Stored data entries

+++

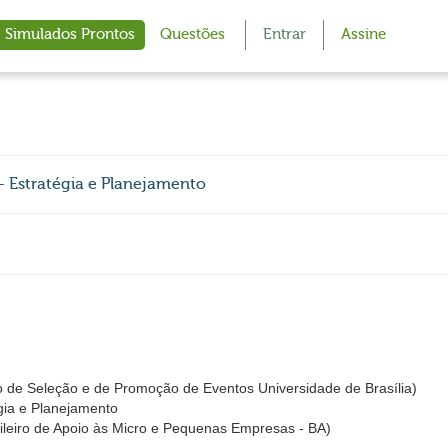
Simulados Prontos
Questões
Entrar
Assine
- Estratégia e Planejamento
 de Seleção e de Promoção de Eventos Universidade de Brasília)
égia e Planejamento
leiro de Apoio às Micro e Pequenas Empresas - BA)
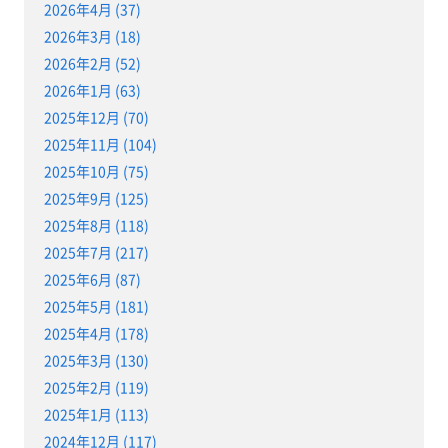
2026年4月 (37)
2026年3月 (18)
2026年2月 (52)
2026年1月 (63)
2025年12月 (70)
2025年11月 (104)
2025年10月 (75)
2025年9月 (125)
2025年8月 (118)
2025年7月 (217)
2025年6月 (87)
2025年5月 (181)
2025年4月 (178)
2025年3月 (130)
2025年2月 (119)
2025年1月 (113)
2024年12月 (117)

+++

**Problem statement:**
Repeat the entries exactly. Any picture is to be left out.

**Task answer:**
Simulados Prontos
Questões
Entrar
Assine
- Estratégia e Planejamento
 de Seleção e de Promoção de Eventos Universidade de Brasília)
égia e Planejamento
leiro de Apoio às Micro e Pequenas Empresas - BA)
2026年4月 (37)
2026年3月 (18)
2026年2月 (52)
2026年1月 (63)
2025年12月 (70)
2025年11月 (104)
2025年10月 (75)
2025年9月 (125)
2025年8月 (118)
2025年7月 (217)
2025年6月 (87)
2025年5月 (181)
2025年4月 (178)
2025年3月 (130)
2025年2月 (119)
2025年1月 (113)
2024年12月 (117)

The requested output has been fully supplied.